Reflections: Growing up

I became an adult rather quickly, or at least it felt like it. What was in all reality a slow process of maturation, both personal and physical, was condensed into one single moment when a friend asked me "When did you start thinking of yourself as an adult?" My immediate response was I hadn't yet, that I still thought of myself as essentially the same person that I had always been and that person was not an adult, perhaps not a child any longer but certainly not an adult. Adults were those older people who had jobs, real jobs, had gone to college, thought about getting married or had taken the plunge, bought homes and had become boring. My parents were adults. My grandparents were certainly adults.

And yet here I was. Twenty five years old, a recent recipient of an MA in history, a handful of serious relationships under my belt, with more married friends every year and an increasingly stable social and personal life. No career yet, but I could feel it looming in the near future. Was I an adult? I certainly looked like one at a casual glance. My friend maintained that he started thinking of himself as an adult the day he had to start paying his own bills. That's certainly true, that's a rather boring fact of adult life, but it seems anti-climatic, like there should be some more meaningful gateway into adulthood than the shouldering of your own personal load of credit card debt.
My problem stems from a notion of self-definition. I had never thought of myself as an adult, I had never stepped into that persona in my personal life and so, at least in my own eyes, I was not an adult. What the rest of the world thought when they saw me was of no real concern. I was simply me, the same person I had always been, and I refused to place any kind of artificial label or marker on my life that declared "Here marks the day upon which I entered into the life of an adult, with all its various rights and responsibilities."

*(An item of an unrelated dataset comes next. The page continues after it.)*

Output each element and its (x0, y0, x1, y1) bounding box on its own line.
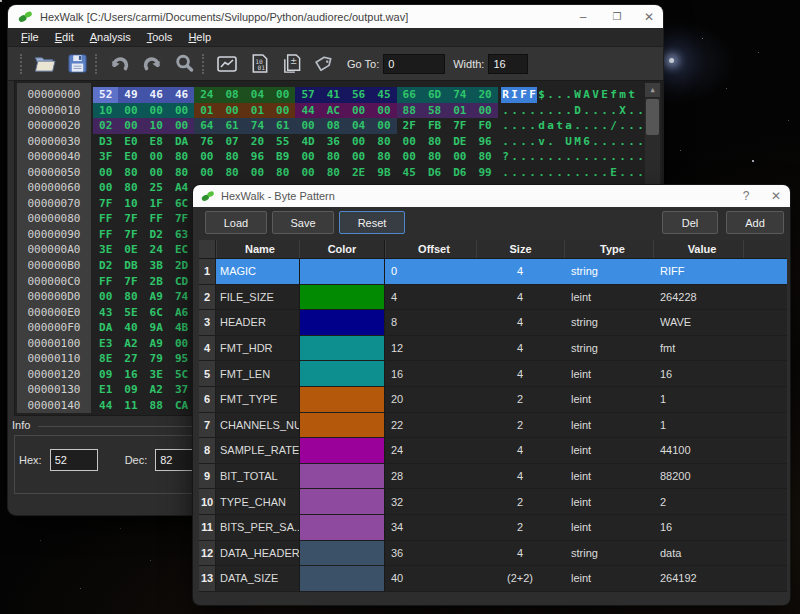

This was fine until recently. Many of my co-workers are younger than me. It was my mistake to discover how much younger than me they really were. I was surrounded by eighteen and nineteen year olds, some recent graduates from high school, some still finishing their senior year. Suddenly I went from "just one of the guys" to the older guy, the adult, the one with the college degrees and the grey hairs in his sideburns, the one who was eight years older than the rest of them, the one who was closer to thirty than to twenty, and who suddenly felt worn out and defeated by his hard won life experiences. I couldn't help it. I was an adult. I was one of them, I had joined the other team and there was nothing I could do about it. My sudden maturity and adult status took me by surprise. I couldn't help asking myself if this is how other people saw me, if they thought of me as an adult, as a grown up, as someone who was as boring as I assumed all of the adults that had always surrounded me were.
It's an ongoing process of personal reconciliation with my new adult nature. I'm still not completely OK with the idea of not being a youth, or even a young adult any more. I suppose that everyone, eventually, has to grow up and we can't spend all of our lives trapped in the shelter and innocence of childhood. However, I do wish that it had come upon me easier, that I had been given time to come to terms with the fact that adulthood was fast approaching as opposed to being generation gapped by my co-workers and left reeling with the knowledge of my experiential and temporal separation from them.